How to file a protective claim
Despite the unsettled legal landscape, the Taxpayer Advocate Service is encouraging potentially affected taxpayers not to wait for the courts to finish the appeals process.
Because tax-refund claims are subject to strict statutory deadlines, anyone who fails to file by July 10 risks losing the right to recover money even if the courts ultimately side with the plaintiffs.
The vehicle for those claims is Form 843, the standard IRS form for requesting a refund or abatement of penalties and interest. The form cannot be submitted electronically; it must be filled out on paper and mailed to the IRS.
The Taxpayer Advocate Service has offered specific drafting advice. Filers should identify which tax year or years they believe they overpaid, and they should write “Protective Refund Claim Pursuant to Kwong Case” — or wording substantially similar — across the top of the form. Taxpayers who do not know the precise dollar amount they paid in penalties and interest can still file; the office advised including as much detail as possible without holding back claims for lack of an exact figure.
A “protective” claim is a placeholder filing that preserves a taxpayer’s rights while a controlling legal question is unresolved. If the courts ultimately uphold Silfen’s ruling, the IRS would process protective claims and issue refunds. If the government wins on appeal, the claims would be denied.

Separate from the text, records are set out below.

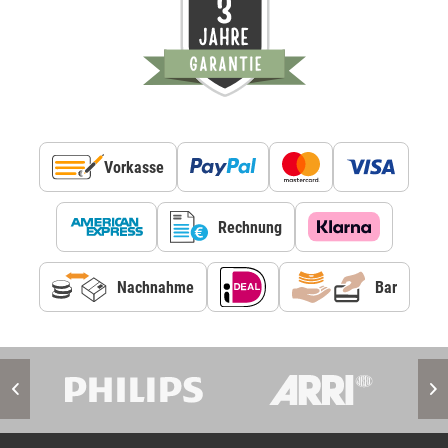
Vorkasse
Rechnung
Nachnahme
Bar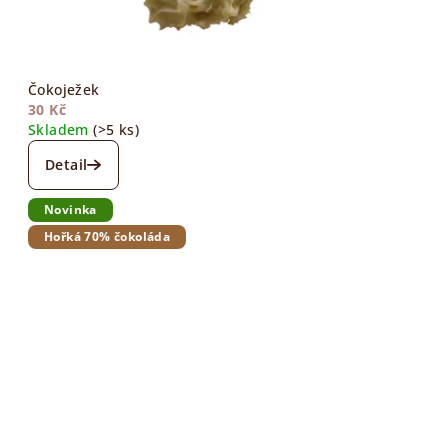
Čokoježek
30 Kč
Skladem
(>5 ks)
Detail
Novinka
Hořká 70% čokoláda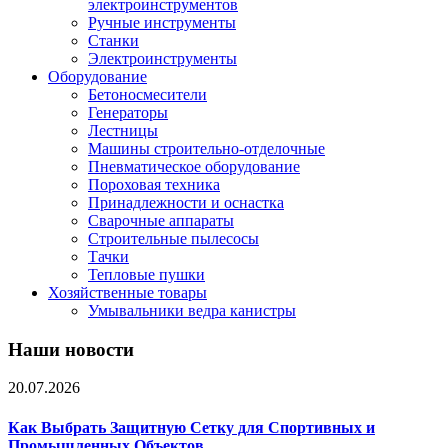
электроинструментов
Ручные инструменты
Станки
Электроинструменты
Оборудование
Бетоносмесители
Генераторы
Лестницы
Машины строительно-отделочные
Пневматическое оборудование
Пороховая техника
Принадлежности и оснастка
Сварочные аппараты
Строительные пылесосы
Тачки
Тепловые пушки
Хозяйственные товары
Умывальники ведра канистры
Наши новости
20.07.2026
Как Выбрать Защитную Сетку для Спортивных и
Промышленных Объектов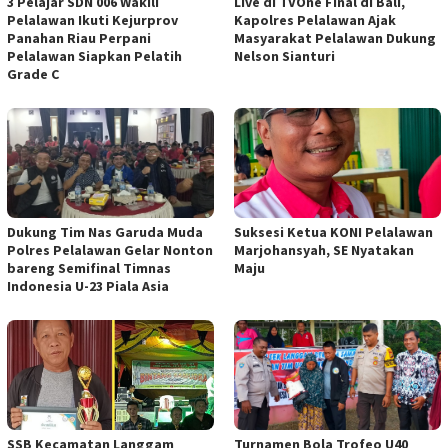
3 Pelajar SDN 006 Wakili
Live di TVOne Final di Bali,
Pelalawan Ikuti Kejurprov
Kapolres Pelalawan Ajak
Panahan Riau Perpani
Masyarakat Pelalawan Dukung
Pelalawan Siapkan Pelatih
Nelson Sianturi
Grade C
Dukung Tim Nas Garuda Muda
Suksesi Ketua KONI Pelalawan
Polres Pelalawan Gelar Nonton
Marjohansyah, SE Nyatakan
bareng Semifinal Timnas
Maju
Indonesia U-23 Piala Asia
SSB Kecamatan Langgam
Turnamen Bola Trofeo U40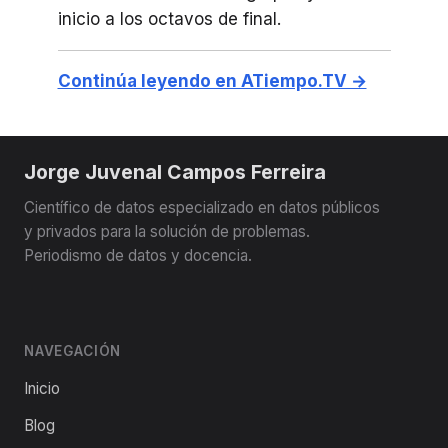
inicio a los octavos de final.
Continúa leyendo en ATiempo.TV →
Jorge Juvenal Campos Ferreira
Científico de datos especializado en datos públicos
y privados para la solución de problemas.
Periodismo de datos y docencia.
NAVEGACIÓN
Inicio
Blog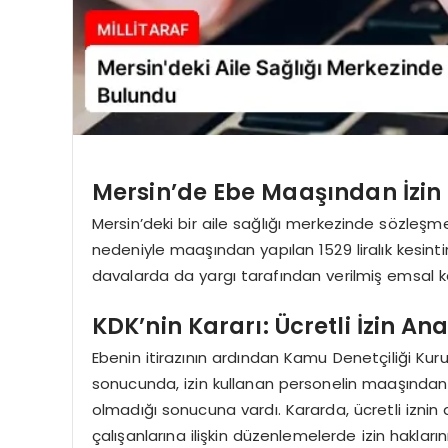
Mersin’de Ebe Maaşından İzin
Mersin’deki bir aile sağlığı merkezinde sözleşmeli 
nedeniyle maaşından yapılan 1529 liralık kesinti
davalarda da yargı tarafından verilmiş emsal kar
KDK’nin Kararı: Ücretli İzin An
Ebenin itirazının ardından Kamu Denetçiliği Ku
sonucunda, izin kullanan personelin maaşından
olmadığı sonucuna vardı. Kararda, ücretli iznin 
çalışanlarına ilişkin düzenlemelerde izin haklarını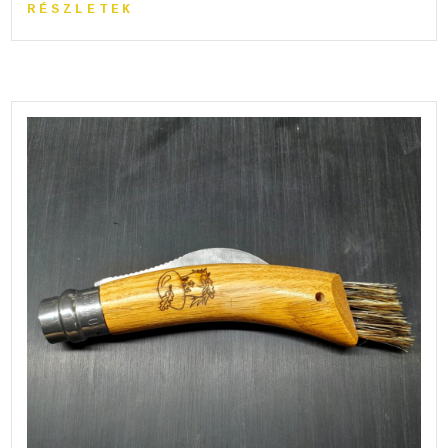
RÉSZLETEK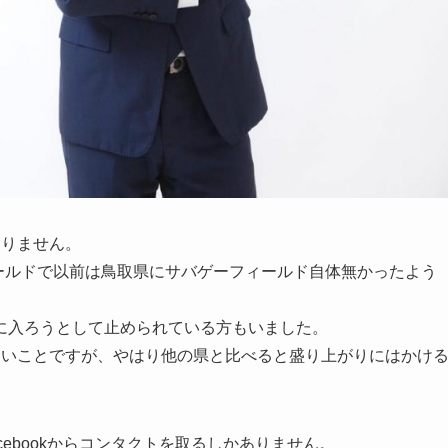
ありません。
ィールドで以前は鳥取県にサバゲーフィールド自体無かったよう
に入ろうとして止められている方もいました。
しいことですが、やはり他の県と比べると盛り上がりにはかけ
ebookからコンタクトを取るしかありません。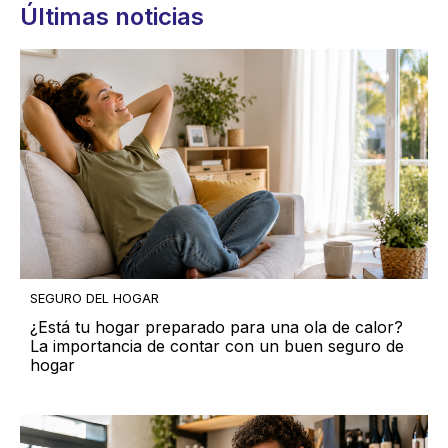
Últimas noticias
SEGURO DEL HOGAR
¿Está tu hogar preparado para una ola de calor?
La importancia de contar con un buen seguro de
hogar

Open questions for the IRS
The agency now faces both a legal and administrative challenge. If the ruling holds, the IRS will have to design a process for verifying claims, calculating refund amounts and issuing payments at potentially unprecedented scale. The agency has previously struggled with backlogs of paper filings, including amended returns and identity-theft claims, and Form 843 must be processed by hand.
It is also unclear how the IRS will handle taxpayers who had penalties and interest automatically deducted from later refunds, or those whose pandemic-era debts were absorbed into installment agreements or offers in compromise. The Taxpayer Advocate Service has published a multi-part guide explaining how filers can use IRS account transcripts to identify potential covid-19 disaster-relief refunds and how to complete Form 843 in different scenarios.

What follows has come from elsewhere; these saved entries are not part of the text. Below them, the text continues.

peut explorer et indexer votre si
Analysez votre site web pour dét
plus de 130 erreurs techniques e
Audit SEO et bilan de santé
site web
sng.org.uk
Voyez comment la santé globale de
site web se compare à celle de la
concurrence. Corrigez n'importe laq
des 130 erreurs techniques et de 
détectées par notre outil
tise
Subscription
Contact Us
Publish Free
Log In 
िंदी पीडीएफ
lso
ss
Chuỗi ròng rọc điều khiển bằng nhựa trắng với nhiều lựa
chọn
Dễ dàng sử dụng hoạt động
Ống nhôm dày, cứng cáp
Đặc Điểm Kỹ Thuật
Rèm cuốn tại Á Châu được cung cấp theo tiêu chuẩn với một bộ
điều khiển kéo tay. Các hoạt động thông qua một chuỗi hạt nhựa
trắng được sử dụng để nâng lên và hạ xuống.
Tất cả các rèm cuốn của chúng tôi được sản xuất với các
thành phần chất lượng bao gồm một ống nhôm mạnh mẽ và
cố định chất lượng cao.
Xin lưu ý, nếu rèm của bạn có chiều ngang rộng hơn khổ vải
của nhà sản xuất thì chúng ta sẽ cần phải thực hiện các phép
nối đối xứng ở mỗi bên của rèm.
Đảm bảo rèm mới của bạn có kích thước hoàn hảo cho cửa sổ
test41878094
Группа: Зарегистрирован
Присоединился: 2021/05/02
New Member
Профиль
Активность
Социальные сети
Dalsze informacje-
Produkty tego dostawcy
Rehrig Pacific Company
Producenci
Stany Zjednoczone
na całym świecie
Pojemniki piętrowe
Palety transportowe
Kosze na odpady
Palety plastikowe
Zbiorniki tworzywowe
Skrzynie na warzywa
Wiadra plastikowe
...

For now, the most consequential piece of advice from the watchdog is also the simplest: file by July 10. Taxpayers who believe they may have been wrongly charged a late fee or interest at any point from mid-2020 through mid-2023 can preserve their claim with a single mailed form, regardless of how the appeals ultimately resolve.
The IRS declined to comment in detail on pending litigation. The case stemming from Silfen’s ruling continues to work its way through the federal appellate system.